This is the official blog of Scott Swift. Here I will be discussing my stories, the writing process, ideas, etc.

Monday, April 11, 2011

"Where do your stories come from?"

Ok, one of my test readers saw the blog and sent me a question via email (he's too young to have an account on blogspot so his parents forwarded me the question). 

"Where do your stories come from?"

It's a pretty simple question, and one I planned to get to eventually, so here goes...

I can't speak to how other writers get their ideas, but for me at least, the stories have always kind of just "been there". I'll see something like a cool picture, or even an ad on TV, and BAM!  The story is there.    

I do have some control over how things play out (the sequence of events for example), but major plot elements (a tiny house on the outside with a huge inside, who lives there, a magic birdcage, and a warning) are all "written in stone" for me so to speak. I’ve tried changing them but it just never works. 

When the salesman walks into a room, I know exactly what it looks like. I can see what color it is, what the furniture looks like, how many windows it has, and so on. I even know what it smells like. Same with the characters. I know exactly what they look like, what they sound like when they laugh, etc.

You might also be surprised to learn that even though I don't give the characters names, I do know their complete histories. I know the backgrounds of every character I've ever written about, even if they only appear in the story briefly. I know how many brothers and sisters they have, did they grow up rich or poor, how educated they are, etc. The whole she-bang. Again, all this information is just "there" for me. I do get to pick and choose how much of it to tell, which is a good thing I suppose because if I included everything I "know" about all the characters I'd never get to tell the story!

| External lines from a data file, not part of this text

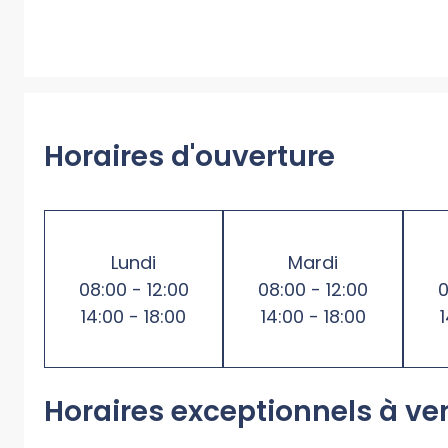
Horaires d'ouverture
Lundi
Mardi
08:00 - 12:00
08:00 - 12:00
0
14:00 - 18:00
14:00 - 18:00
Horaires exceptionnels à ve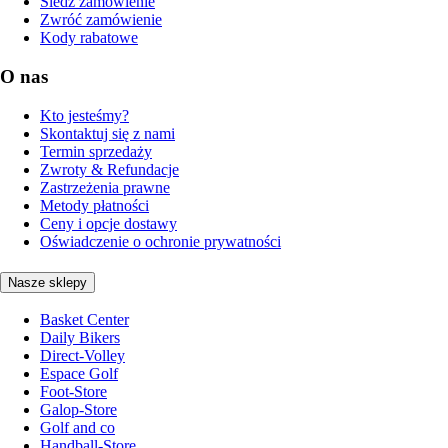
Śledź zamówienie
Zwróć zamówienie
Kody rabatowe
O nas
Kto jesteśmy?
Skontaktuj się z nami
Termin sprzedaży
Zwroty & Refundacje
Zastrzeżenia prawne
Metody płatności
Ceny i opcje dostawy
Oświadczenie o ochronie prywatności
Nasze sklepy
Basket Center
Daily Bikers
Direct-Volley
Espace Golf
Foot-Store
Galop-Store
Golf and co
Handball-Store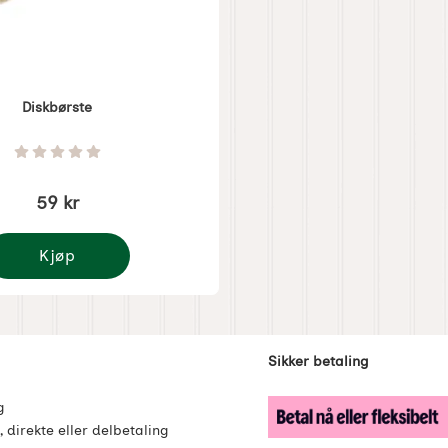
Diskbørste
1228
Vurdering: 0 Stjerne av 5
59 kr
Kjøp
Diskbørste
enker
Sikker betaling
g
, direkte eller delbetaling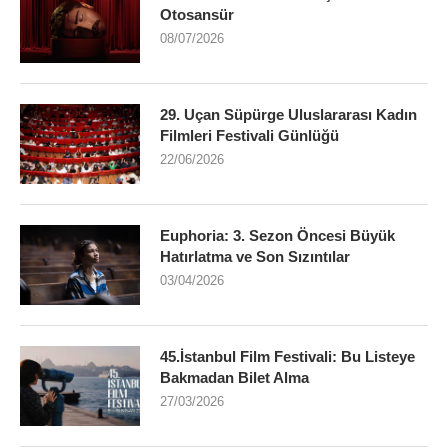
Otosansür
08/07/2026
29. Uçan Süpürge Uluslararası Kadın
Filmleri Festivali Günlüğü
22/06/2026
Euphoria: 3. Sezon Öncesi Büyük
Hatırlatma ve Son Sızıntılar
03/04/2026
45.İstanbul Film Festivali: Bu Listeye
Bakmadan Bilet Alma
27/03/2026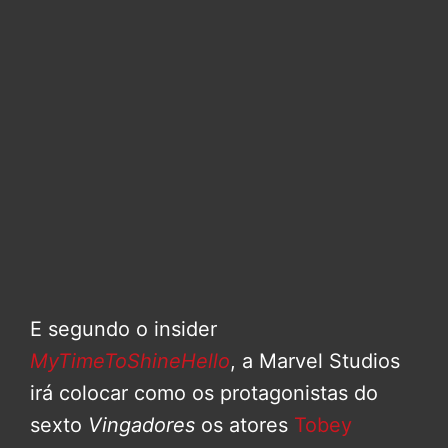
E segundo o insider
MyTimeToShineHello
, a Marvel Studios
irá colocar como os protagonistas do
sexto
Vingadores
os atores
Tobey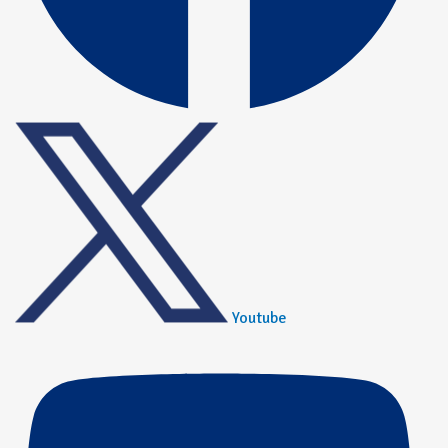
Youtube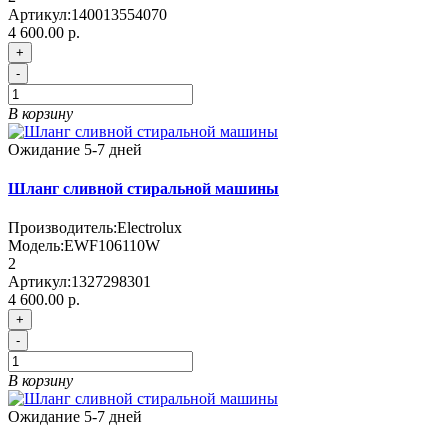
Артикул:
140013554070
4 600.00 р.
+
-
В корзину
Ожидание 5-7 дней
Шланг сливной стиральной машины
Производитель:
Electrolux
Модель:
EWF106110W
2
Артикул:
1327298301
4 600.00 р.
+
-
В корзину
Ожидание 5-7 дней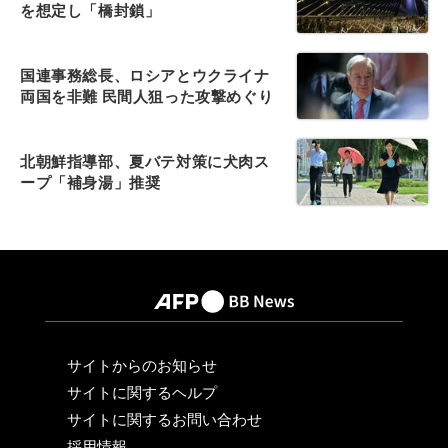
を想定し「橋封鎖」
国連事務総長、ロシアとウクライナ
両国を非難 民間人狙った攻撃めぐり
北朝鮮指導部、夏バテ対策に犬肉ス
ープ「補身湯」推奨
サイトからのお知らせ
サイトに関するヘルプ
サイトに関するお問い合わせ
採用情報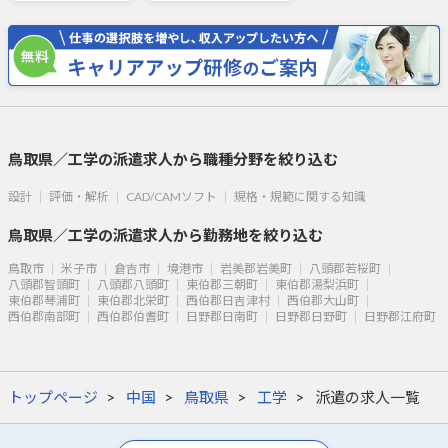
鳥取県／工学の派遣求人から職種分野を絞り込む
設計
評価・解析
CAD/CAMソフト
規格・規範に関する知識
鳥取県／工学の派遣求人から勤務地を絞り込む
鳥取市
米子市
倉吉市
境港市
岩美郡岩美町
八頭郡若桜町
八頭郡智頭町
八頭郡八頭町
東伯郡三朝町
東伯郡湯梨浜町
東伯郡琴浦町
東伯郡北栄町
西伯郡日吉津村
西伯郡大山町
西伯郡南部町
西伯郡伯耆町
日野郡日南町
日野郡日野町
日野郡江府町
トップページ
中国
鳥取県
工学
派遣の求人一覧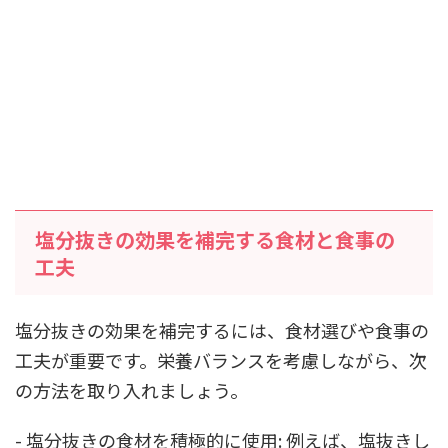
塩分抜きの効果を補完する食材と食事の
工夫
塩分抜きの効果を補完するには、食材選びや食事の
工夫が重要です。栄養バランスを考慮しながら、次
の方法を取り入れましょう。
- 塩分抜きの食材を積極的に使用: 例えば、塩抜きし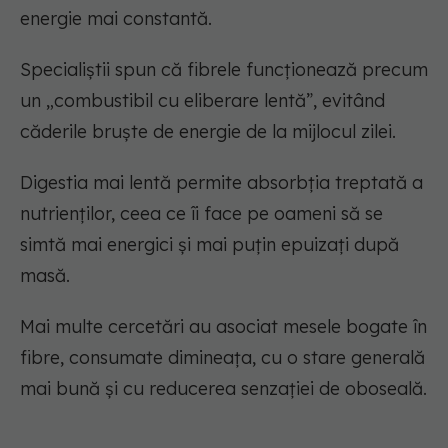
energie mai constantă.
Specialiștii spun că fibrele funcționează precum
un „combustibil cu eliberare lentă”, evitând
căderile bruște de energie de la mijlocul zilei.
Digestia mai lentă permite absorbția treptată a
nutrienților, ceea ce îi face pe oameni să se
simtă mai energici și mai puțin epuizați după
masă.
Mai multe cercetări au asociat mesele bogate în
fibre, consumate dimineața, cu o stare generală
mai bună și cu reducerea senzației de oboseală.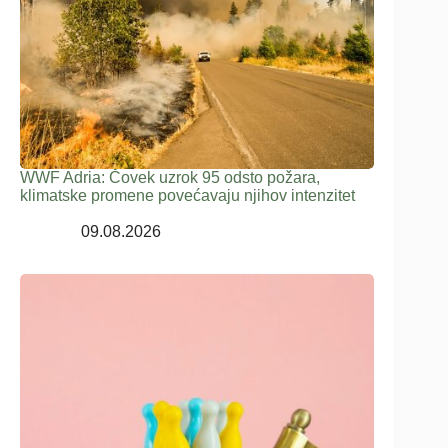
WWF Adria: Čovek uzrok 95 odsto požara,
klimatske promene povećavaju njihov intenzitet
09.08.2026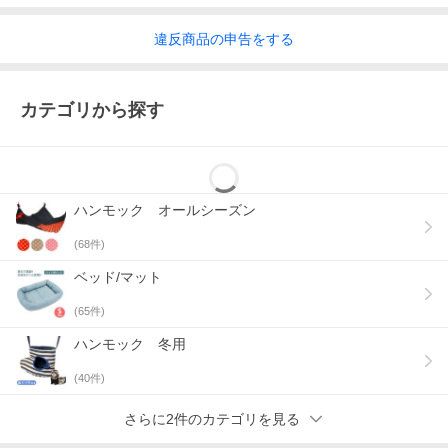
違反
商品の
申告をする
カテゴリから探す
ハンモック オールシーズン
(
68
件)
ベッド/マット
(
65
件)
ハンモック 冬用
(
40
件)
さらに2件のカテゴリを見る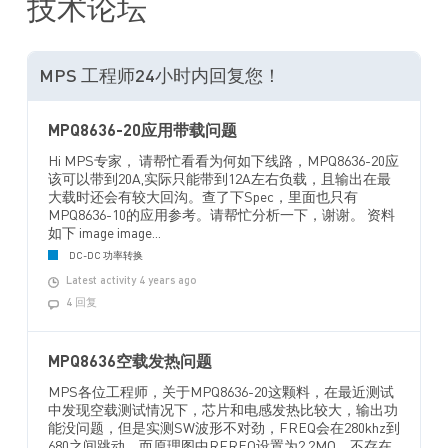
技术论坛
MPS 工程师24小时内回复您！
MPQ8636-20应用带载问题
Hi MPS专家， 请帮忙看看为何如下线路，MPQ8636-20应
该可以带到20A,实际只能带到12A左右负载，且输出在最
大载时还会有较大回沟。查了下Spec，里面也只有
MPQ8636-10的应用参考。请帮忙分析一下，谢谢。 资料
如下 image image...
DC-DC 功率转换
Latest activity 4 years ago
4 回复
MPQ8636空载发热问题
MPS各位工程师，关于MPQ8636-20这颗料，在最近测试
中发现空载测试情况下，芯片和电感发热比较大，输出功
能没问题，但是实测SW波形不对劲，FREQ会在280khz到
680之间跳动，而原理图中RFREQ设置为2.2MΩ，不存在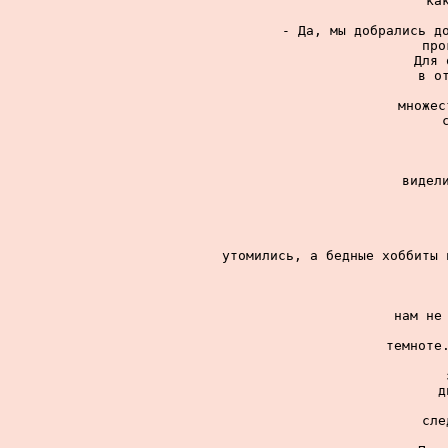
ка
- Да, мы добрались до
про
Для 
в о
множес
видели
утомились, а бедные хоббиты 
нам не 
темноте.
д
сле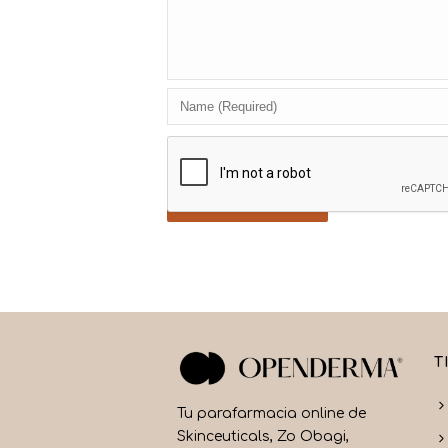
T
Tu parafarmacia online de
Skinceuticals, Zo Obagi,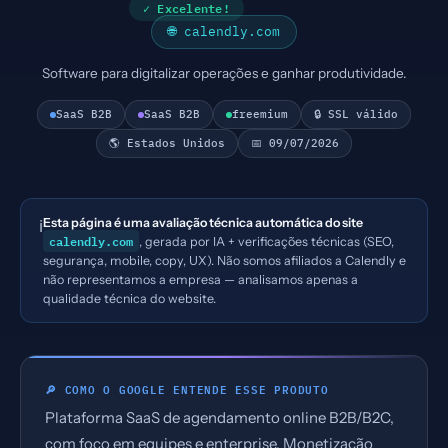
✓ Excelente!
🌐 calendly.com
Software para digitalizar operações e ganhar produtividade.
SaaS B2B
SaaS B2B
freemium
🔒 SSL válido
🌎 Estados Unidos
📅 09/07/2026
Esta página é uma avaliação técnica automática do site
ℹ️
calendly.com
, gerada por IA + verificações técnicas (SEO,
segurança, mobile, copy, UX). Não somos afiliados a Calendly e
não representamos a empresa — analisamos apenas a
qualidade técnica do website.
🔎 COMO O GOOGLE ENTENDE ESSE PRODUTO
Plataforma SaaS de agendamento online B2B/B2C,
com foco em equipes e enterprise. Monetização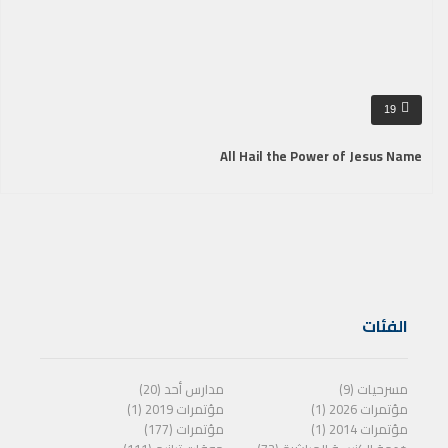
19
All Hail the Power of Jesus Name
الفئات
مسرحيات (9)
مدارس أحد (20)
مؤتمرات 2026 (1)
مؤتمرات 2019 (1)
مؤتمرات 2014 (1)
مؤتمرات (177)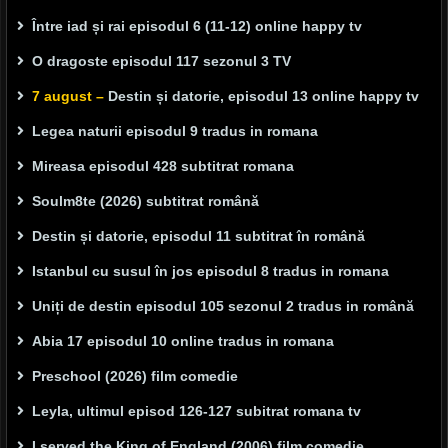
Între iad și rai episodul 6 (11-12) online happy tv
O dragoste episodul 117 sezonul 3 TV
7 august –
Destin și datorie, episodul 13 online happy tv
Legea naturii episodul 9 tradus in romana
Mireasa episodul 428 subtitrat romana
Soulm8te (2026) subtitrat română
Destin și datorie, episodul 11 subtitrat în română
Istanbul cu susul în jos episodul 8 tradus in romana
Uniți de destin episodul 105 sezonul 2 tradus in română
Abia 17 episodul 10 online tradus in romana
Preschool (2026) film comedie
Leyla, ultimul episod 126-127 subitrat romana tv
I served the King of England (2006) film comedie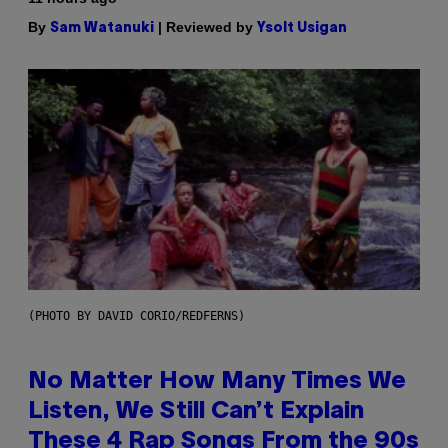
By
| Reviewed by
Sam Watanuki
Ysolt Usigan
(PHOTO BY DAVID CORIO/REDFERNS)
No Matter How Many Times We
Listen, We Still Can’t Explain
These 4 Rap Songs From the 90s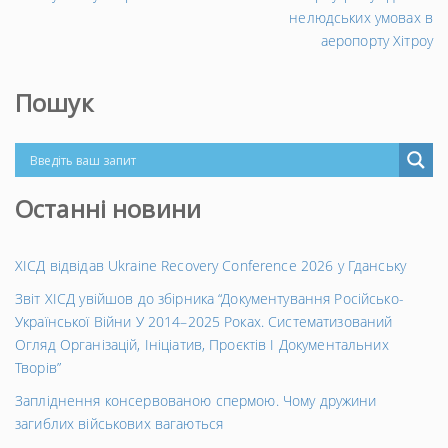
запис
→
нелюдських умовах в
аеропорту Хітроу
Пошук
Останні новини
ХІСД відвідав Ukraine Recovery Conference 2026 у Гданську
Звіт ХІСД увійшов до збірника “Документування Російсько-
Української Війни У 2014–2025 Роках. Систематизований
Огляд Організацій, Ініціатив, Проєктів І Документальних
Творів”
Запліднення консервованою спермою. Чому дружини
загиблих військових вагаються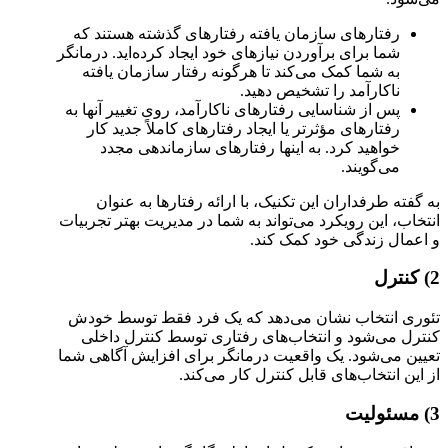
رفتارهای سازمان یافته رفتارهای گذشته هستند که
شما برای برآوردن نیازهای خود ایجاد کرده‌اید. درمانگر
به شما کمک می‌کند تا هرگونه رفتار سازمان یافته
ناکارآمد را تشخیص دهید.
پس از شناسایی رفتارهای ناکارآمد، روی تغییر آنها به
رفتارهای مؤثرتر یا ایجاد رفتارهای کاملاً جدید کار
خواهید کرد. به اینها رفتارهای سازماندهی مجدد
می‌گویند.
به گفته طرفداران این تکنیک، با ارائه رفتارها به عنوان
انتخاب، این رویکرد می‌تواند به شما در مدیریت بهتر تجربیات
و اعمال زندگی خود کمک کند.
2) کنترل
تئوری انتخاب نشان می‌دهد که یک فرد فقط توسط خودش
کنترل می‌شود و انتخاب‌های رفتاری توسط کنترل داخلی
تعیین می‌شود. یک واقعیت درمانگر برای افزایش آگاهی شما
از این انتخاب‌های قابل کنترل کار می‌کند.
3) مسئوليت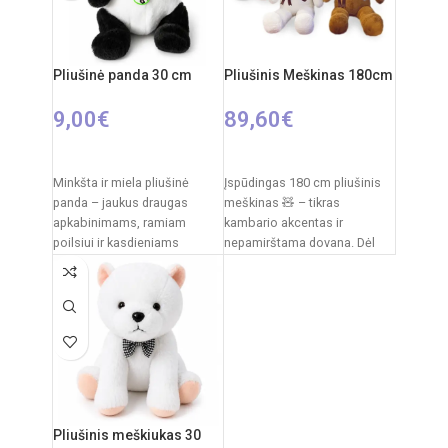
plastikas
Elementai: 3 x AA
Priežiūra:
pliušas skalbiamas
(nepridedamos)
išimant vidinį modulį
Pliušinė panda 30 cm
Pliušinis Meškinas 180cm
Kilmės šalis:
Italija /
Clementoni
9,00
€
89,60
€
Į KREPŠELĮ
PASIRINKTI SAVYBES
Minkšta ir miela pliušinė
Įspūdingas 180 cm pliušinis
panda – jaukus draugas
meškinas 🧸 – tikras
apkabinimams, ramiam
kambario akcentas ir
poilsiui ir kasdieniams
nepamirštama dovana. Dėl
žaidimams. Klasikinis juodai
savo dydžio jis tampa ne tik
baltas pandos dizainas,
švelnus
Pliušinis meškiukas 30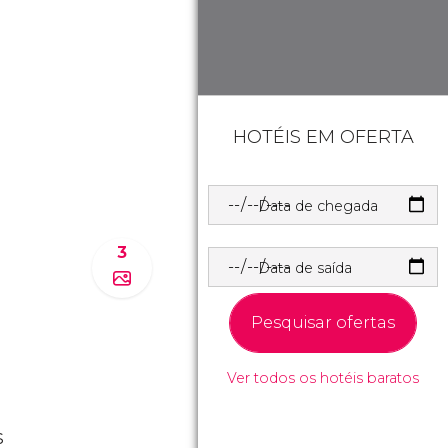
HOTÉIS EM OFERTA
Data de chegada
3
Data de saída
Pesquisar ofertas
Ver todos os hotéis baratos
s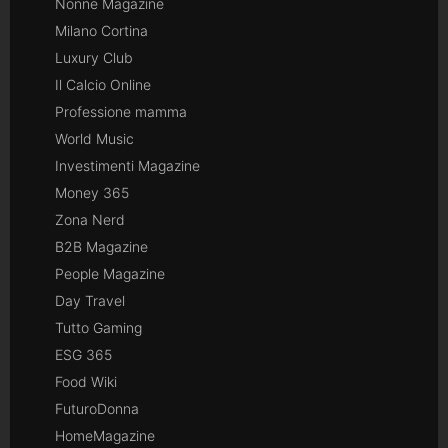
Nonne Magazine
Milano Cortina
Luxury Club
Il Calcio Online
Professione mamma
World Music
Investimenti Magazine
Money 365
Zona Nerd
B2B Magazine
People Magazine
Day Travel
Tutto Gaming
ESG 365
Food Wiki
FuturoDonna
HomeMagazine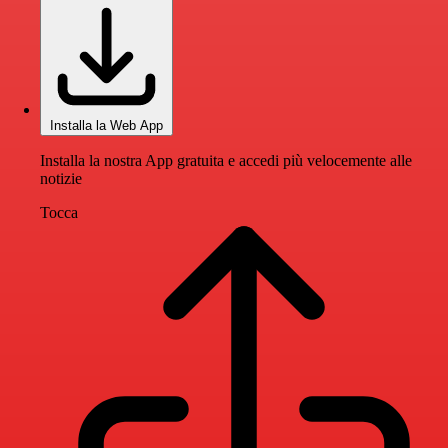
Installa la Web App
Installa la nostra App gratuita e accedi più velocemente alle
notizie
Tocca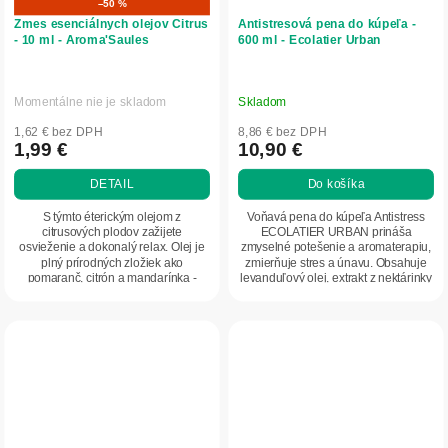
–50 %
Zmes esenciálnych olejov Citrus
Antistresová pena do kúpeľa -
- 10 ml - Aroma'Saules
600 ml - Ecolatier Urban
Momentálne nie je skladom
Skladom
1,62 € bez DPH
8,86 € bez DPH
1,99 €
10,90 €
DETAIL
Do košíka
S týmto éterickým olejom z
Voňavá pena do kúpeľa Antistress
citrusových plodov zažijete
ECOLATIER URBAN prináša
osvieženie a dokonalý relax. Olej je
zmyselné potešenie a aromaterapiu,
plný prírodných zložiek ako
zmierňuje stres a únavu. Obsahuje
pomaranč, citrón a mandarínka -
levanduľový olej, extrakt z nektárinky
dodá vám energiu, zlepší...
a dračiu...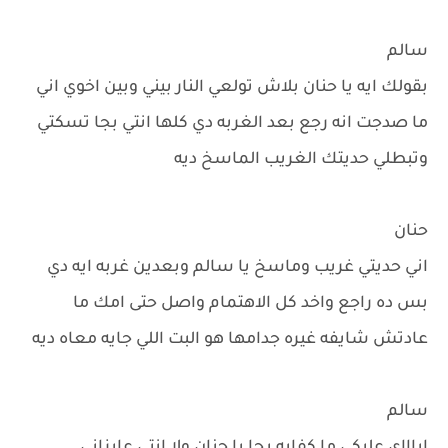
سالم
بقولك ايه يا حنان بلاش تولعي النار بيني وبين اخوي اني
ما صدجت انه رجع بعد الغربه دي كلها انتي بجا تسكتي
وتبطلي حديتك الغريب الماسخ ديه
حنان
اني حديتي غريب وماسخ يا سالم وبعدين غربه ايه دي
بس ده راجع واخد كل الاهتمام واصل حتى امك ما
عادتش شايفه غيره جدامها هو البت اللي جايه معاه ديه
سالم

One last thing - I'm always learning new "stuff" about the salesman's world from the stories. It's probably the part of the writing process that I like best. For example, if you asked me last year "How do gargoyles have kids?" I would have said, "What the heck are you talking about??" But now that I'm writing a story that includes a bunch of gargoyles, I know *exactly* how they have kids (in case you're wondering, they have litters of 4-6 offspring like cats or dogs, but only once every 10 years). Now that bit of information might or might not make it into the story you read, but it's a "fact" about the salesman's world I know nonetheless.

Well, that's it for now. I hope I answered your question B----.